OpenAQ’s Remarks at NIH’s Open Data Symposium on Dec 1

These remarks are from the Open Data Symposium for the launch of Phase II of the Open Science Prize. Support open data and open science communities through your vote in the Open Science Prize!

Good morning. I’m Christa Hasenkopf with OpenAQ, based here in DC and this is Olaf Veerman from Development Seed, which is also based in DC, as well as Lisbon, Portugal. We are just two members of our grassroots & global community that is building our open-source platform, OpenAQ, and we’re really excited for this opportunity to share our prototype with you today!

The purpose of OpenAQ is to fight air inequality through open data and community. If you’re not familiar with the term ‘air inequality’, it may be because we made it up... It’s simply a term we use to express the unequal access to clean air to breathe across the world, resulting in 5–7 million deaths each year.

This inequality shows itself on a country-wide level when you look at GDP per capita by country versus annual average PM2.5 — or smoke and dust — concentrations. You can see a clear trend of lower GDP per capita and higher air pollution levels in countries in Asia and Africa.

At a more visceral level, you can see and taste air inequality when you fly into a place like Delhi, where we were last week for a workshop, funded by the Open Science Prize.

And this graph shows air inequality from a research and ultimately a data perspective:

The blue dots are cities that have been relatively well-researched in the scientific literature regarding pollution, and significant number of them have relatively low pollution levels.

Contrast that with these red dot places. These were, in 2011, the top 10 most polluted places on the planet — for which there were data.

And, if you sum up all of the air pollution-related papers published at that point for these red dot places, you get this dashed red line — 41 papers.
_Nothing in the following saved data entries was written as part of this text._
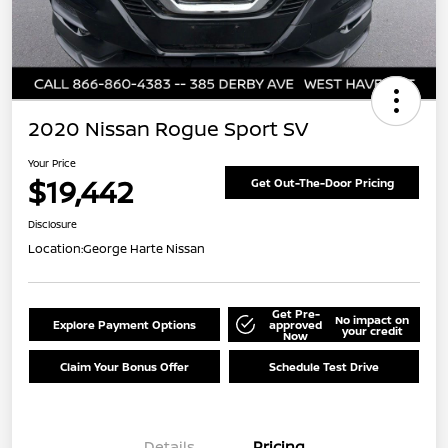
2020 Nissan Rogue Sport SV
Your Price
$19,442
Get Out-The-Door Pricing
Disclosure
Location:
George Harte Nissan
Get Pre-
No impact on
Explore Payment Options
approved
your credit
Now
Claim Your Bonus Offer
Schedule Test Drive
Details
Pricing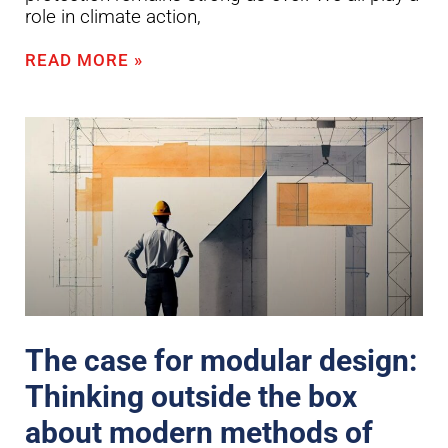
role in climate action,
READ MORE »
The case for modular design:
Thinking outside the box
about modern methods of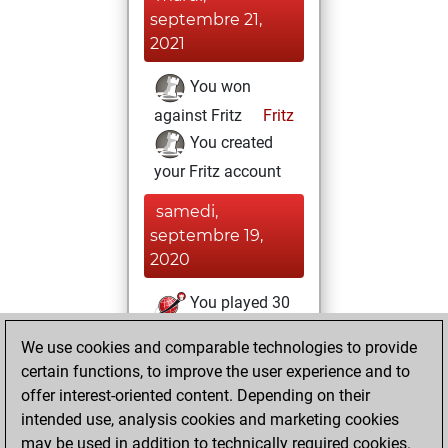
septembre 21,
2021
You won
against Fritz
Fritz
You created
your Fritz account
samedi,
septembre 19,
2020
You played 30
blitz games
Play
We use cookies and comparable technologies to provide
You scored +18
certain functions, to improve the user experience and to
=1 -11 in blitz
offer interest-oriented content. Depending on their
intended use, analysis cookies and marketing cookies
vendredi, février
may be used in addition to technically required cookies.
That’s 5 times less papers — for all of these cities — than there exists for Houston, Texas, which has an order of magnitude of cleaner air.

This research gap isn’t just about ‘fairness’ in scientific research — it’s about a fundamental lack of scientific progress because of this gap.

From multiple large cohort epidemiological studies — many of which have relied on open air quality data from governments, we have a robust scientific understanding of the impact of air pollution on health in places like the US and EU. We lack this same scientific, policy-relevant understanding in places with severe air pollution, where billions live.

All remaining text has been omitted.